TravelPlanner: A Benchmark for Real-World Planning with Language Agents

Jian Xie,Kai Zhang,Jiangjie Chen,Tinghui Zhu,Renze Lou,Yuandong Tian,Yanghua Xiao,Yu Su
2024-10-23
Abstract:Planning has been part of the core pursuit for artificial intelligence since its conception, but earlier AI agents mostly focused on constrained settings because many of the cognitive substrates necessary for human-level planning have been lacking. Recently, language agents powered by large language models (LLMs) have shown interesting capabilities such as tool use and reasoning. Are these language agents capable of planning in more complex settings that are out of the reach of prior AI agents? To advance this investigation, we propose TravelPlanner, a new planning benchmark that focuses on travel planning, a common real-world planning scenario.
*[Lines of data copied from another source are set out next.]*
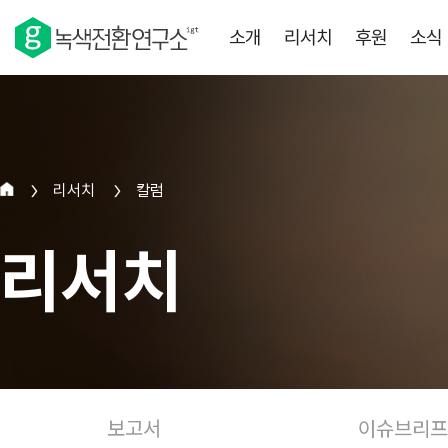
소개
리서치
후원
소식
리서치
칼럼
>
>
리서치
보고서
이슈브리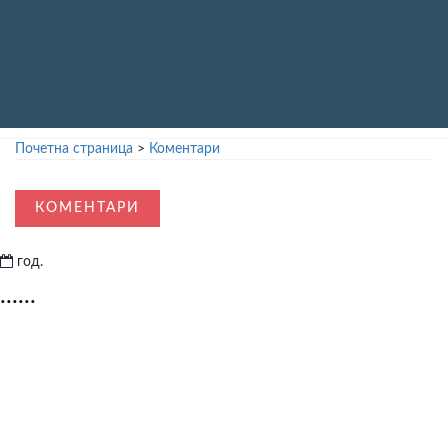
Почетна страница
>
Коментари
КОМЕНТАРИ
год.
......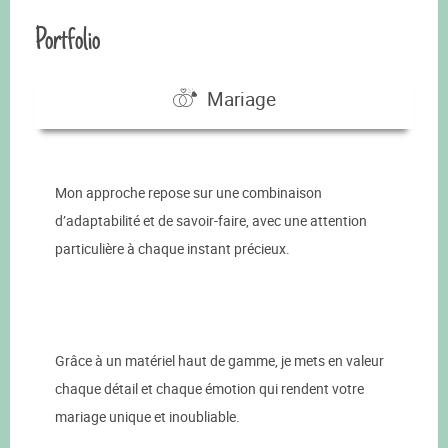
Portfolio
Mariage
Mon approche repose sur une combinaison
d’adaptabilité et de savoir-faire, avec une attention
particulière à chaque instant précieux.
Grâce à un matériel haut de gamme, je mets en valeur
chaque détail et chaque émotion qui rendent votre
mariage unique et inoubliable.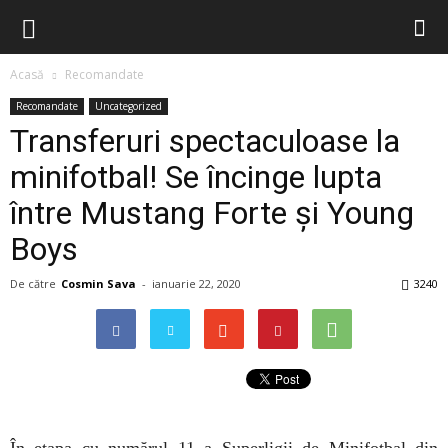
Acasă
Recomandate
Recomandate
Uncategorized
Transferuri spectaculoase la
minifotbal! Se încinge lupta
între Mustang Forte și Young
Boys
De către
Cosmin Sava
-
ianuarie 22, 2020
3240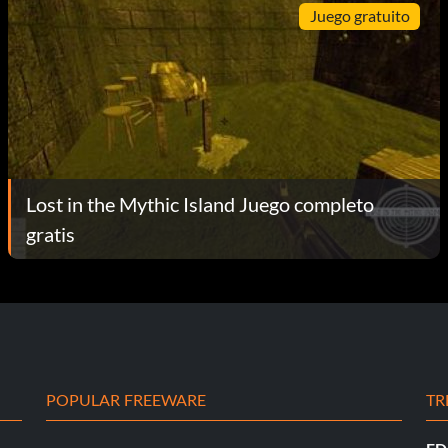
Juego gratuito
Lost in the Mythic Island Juego completo
gratis
POPULAR FREEWARE
TR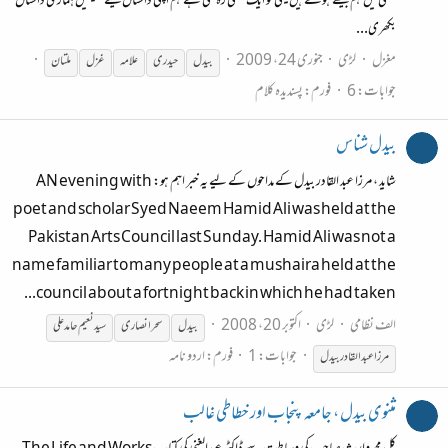
کشتی میں ہم بیٹھے ہوئے ہیں یہی تو ایک کشتی رہ گئی ہے ہم اپنی داستاں کیسے سمیٹیں ہماری داستاں
بکھری...
مغزل
لڑی
جنوری 24، 2009
بیدل
حیدری
علامہ
غزل
ملتان
جوابات: 6
فورم:
پسندیدہ کلام
بیدل شناس
شاید ، مرزا عبد القادر بیدل کے مداحوں کے لیے یہ خبر اہم ہو: AN evening with
poet and scholar Syed Naeem Hamid Ali was held at the
Pakistan Arts Council last Sunday. Hamid Ali was not a
name familiar to many people at a mushaira held at the
council about a fortnight back in which he had taken...
الف نظامی
لڑی
اکتوبر 20، 2008
بیدل
سحر انصاری
سید نعیم حامد علی
جوابات: 1
فورم:
اردو نامہ
مرزا عبد القادر
بیدل
مثنوی بیدل ، جامعہ پنجاب اور خطاطی غالب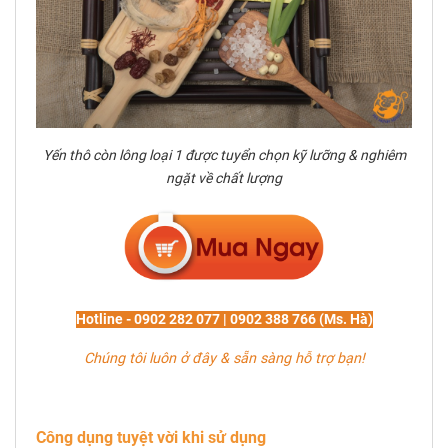
Yến thô còn lông loại 1 được tuyển chọn kỹ lưỡng & nghiêm
ngặt về chất lượng
Hotline - 0902 282 077 | 0902 388 766 (Ms. Hà)
Chúng tôi luôn ở đây & sẵn sàng hỗ trợ bạn!
Công dụng tuyệt vời khi sử dụng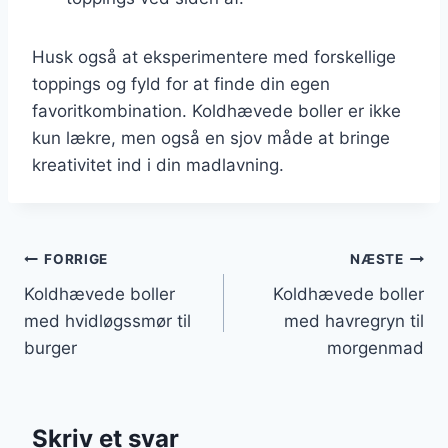
Husk også at eksperimentere med forskellige
toppings og fyld for at finde din egen
favoritkombination. Koldhævede boller er ikke
kun lækre, men også en sjov måde at bringe
kreativitet ind i din madlavning.
Indlægsnavigation
FORRIGE
NÆSTE
Koldhævede boller
Koldhævede boller
med hvidløgssmør til
med havregryn til
burger
morgenmad
Skriv et svar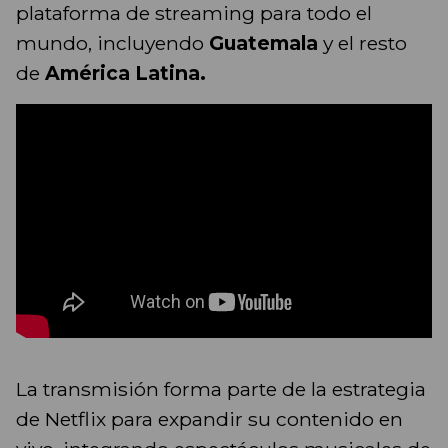
plataforma de streaming para todo el
mundo, incluyendo
Guatemala
y el resto
de
América Latina.
La transmisión forma parte de la estrategia
de Netflix para expandir su contenido en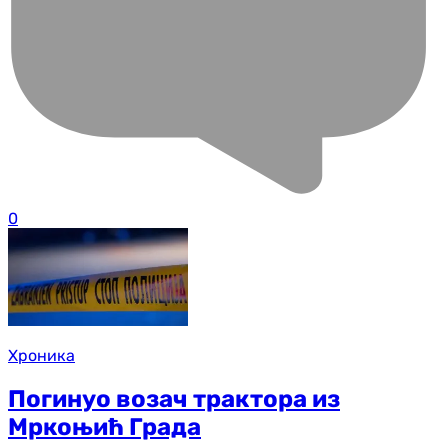
0
Хроника
Погинуо возач трактора из
Мркоњић Града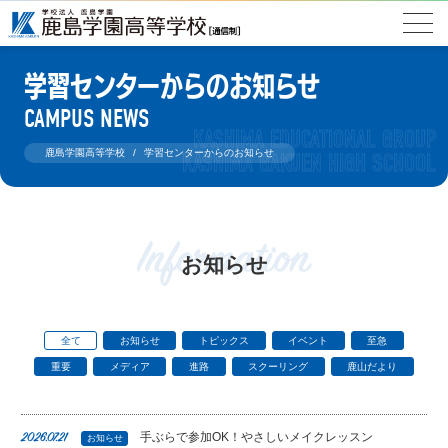
学習センターからのお知らせ
CAMPUS NEWS
鹿島学園高等学校
学習センターからのお知らせ
Information
お知らせ
全て
お知らせ
トピックス
イベント
至急
重要
メディア
進路
スクーリング
鹿山だより
手ぶらで参加OK！やさしいメイクレッスン
2026.07.21
お知らせ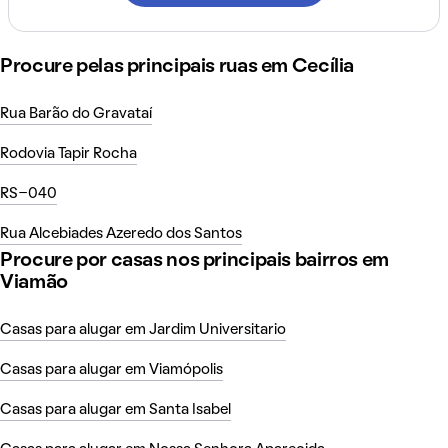
Procure pelas principais ruas em Cecília
Rua Barão do Gravataí
Rodovia Tapir Rocha
RS-040
Rua Alcebiades Azeredo dos Santos
Procure por casas nos principais bairros em
Viamão
Casas para alugar em Jardim Universitario
Casas para alugar em Viamópolis
Casas para alugar em Santa Isabel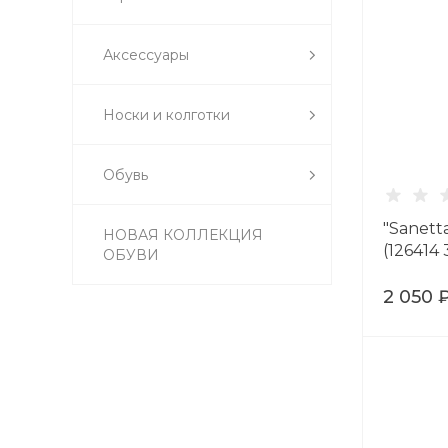
Аксессуары
Носки и колготки
Обувь
"Sanett
НОВАЯ КОЛЛЕКЦИЯ
(126414
ОБУВИ
2 050 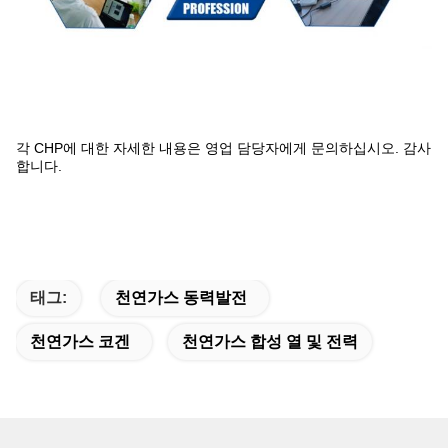
각 CHP에 대한 자세한 내용은 영업 담당자에게 문의하십시오. 감사
합니다.
태그:
천연가스 동력발전
천연가스 코겐
천연가스 합성 열 및 전력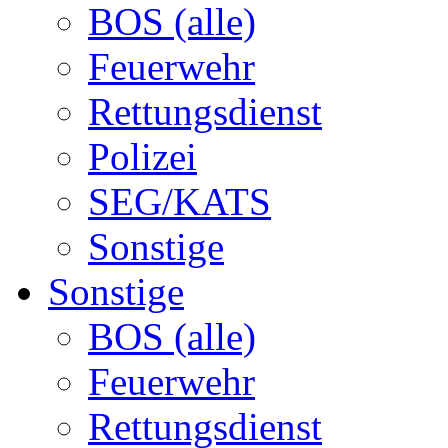
BOS (alle)
Feuerwehr
Rettungsdienst
Polizei
SEG/KATS
Sonstige
Sonstige
BOS (alle)
Feuerwehr
Rettungsdienst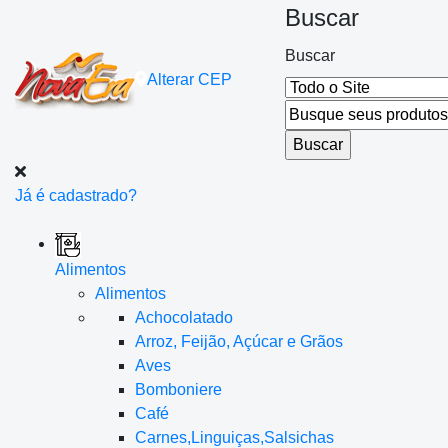
Buscar
Buscar
Alterar
CEP
Já é cadastrado?
Alimentos
Alimentos
Achocolatado
Arroz, Feijão, Açúcar e Grãos
Aves
Bomboniere
Café
Carnes,Linguiças,Salsichas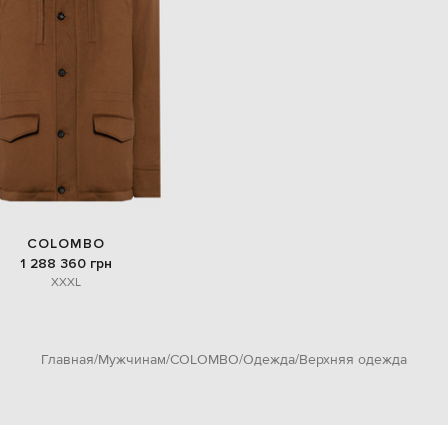
COLOMBO
1 288 360 грн
XXXL
Главная
Мужчинам
COLOMBO
Одежда
Верхняя одежда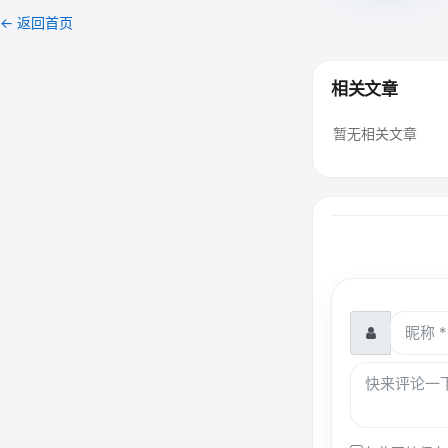
← 返回首页
相关文章
暂无相关文章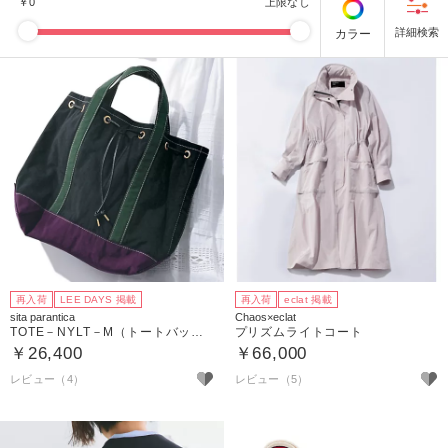
￥
0
上限なし
カラー
再入荷
LEE DAYS 掲載
再入荷
eclat 掲載
sita parantica
Chaos×eclat
TOTE－NYLT－M（トートバッグ）
プリズムライトコート
￥26,400
￥66,000
レビュー（4）
レビュー（5）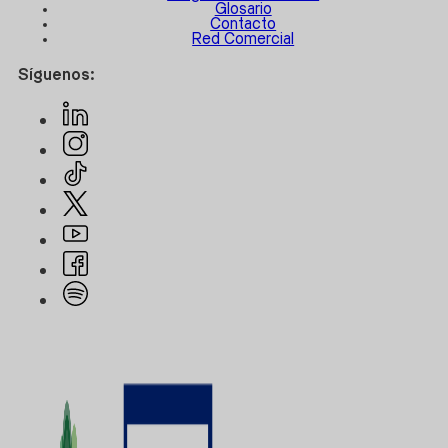
Glosario
Contacto
Red Comercial
Síguenos: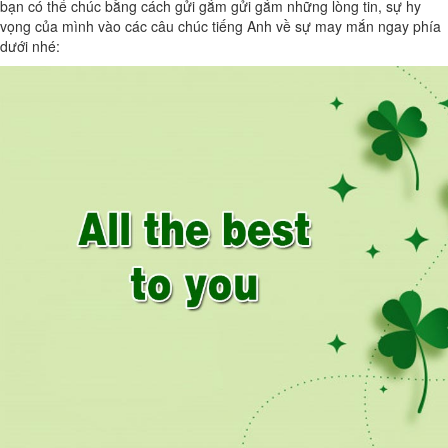
bạn có thể chúc bằng cách gửi gắm gửi gắm những lòng tin, sự hy
vọng của mình vào các câu chúc tiếng Anh về sự may mắn ngay phía
dưới nhé: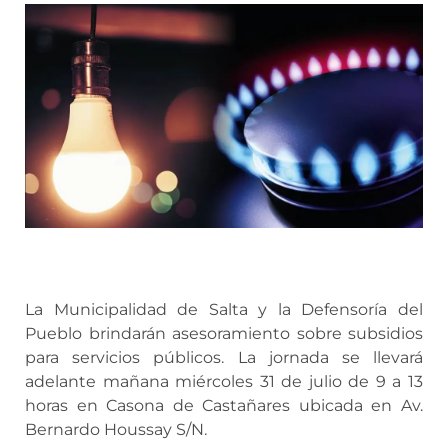
La Municipalidad de Salta y la Defensoría del
Pueblo brindarán asesoramiento sobre subsidios
para servicios públicos. La jornada se llevará
adelante mañana miércoles 31 de julio de 9 a 13
horas en Casona de Castañares ubicada en Av.
Bernardo Houssay S/N.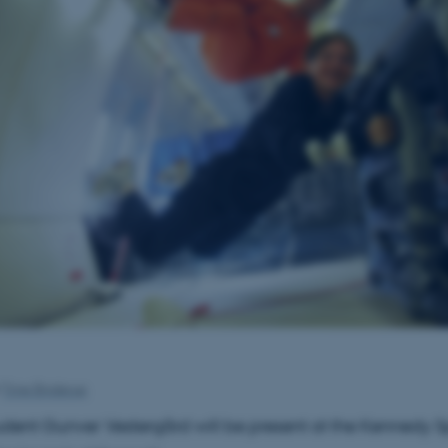
f
Trine Binderup
dent Gunver Vestergård will be present at the Kennedy 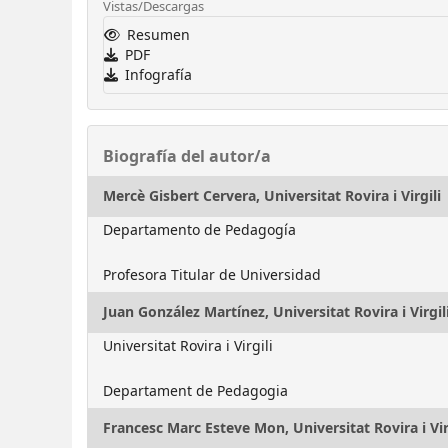
Vistas/Descargas
Resumen
PDF
Infografía
Biografía del autor/a
Mercè Gisbert Cervera,
Universitat Rovira i Virgili
Departamento de Pedagogía
Profesora Titular de Universidad
Juan González Martínez,
Universitat Rovira i Virgil
Universitat Rovira i Virgili
Departament de Pedagogia
Francesc Marc Esteve Mon,
Universitat Rovira i Vir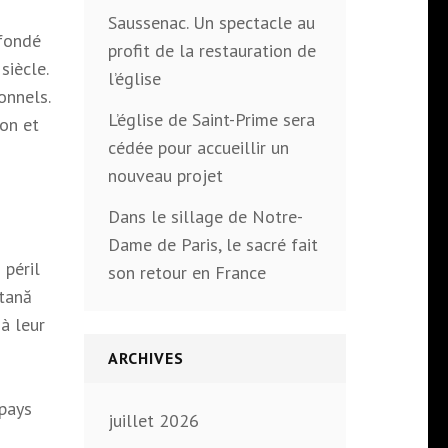
Saussenac. Un spectacle au
 fondé
profit de la restauration de
siècle.
l’église
onnels.
L’église de Saint-Prime sera
ion et
cédée pour accueillir un
nouveau projet
Dans le sillage de Notre-
Dame de Paris, le sacré fait
 péril
son retour en France
ntană
à leur
ARCHIVES
 pays
juillet 2026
It provides a rich sandbox environment, various tools for accessing nearly four million data records, and 1,225 meticulously curated planning intents and reference plans. Comprehensive evaluations show that the current language agents are not yet capable of handling such complex planning tasks-even GPT-4 only achieves a success rate of 0.6%. Language agents struggle to stay on task, use the right tools to collect information, or keep track of multiple constraints. However, we note that the mere possibility for language agents to tackle such a complex problem is in itself non-trivial progress. TravelPlanner provides a challenging yet meaningful testbed for future language agents.
Computation and Language
What problem does this paper attempt to address?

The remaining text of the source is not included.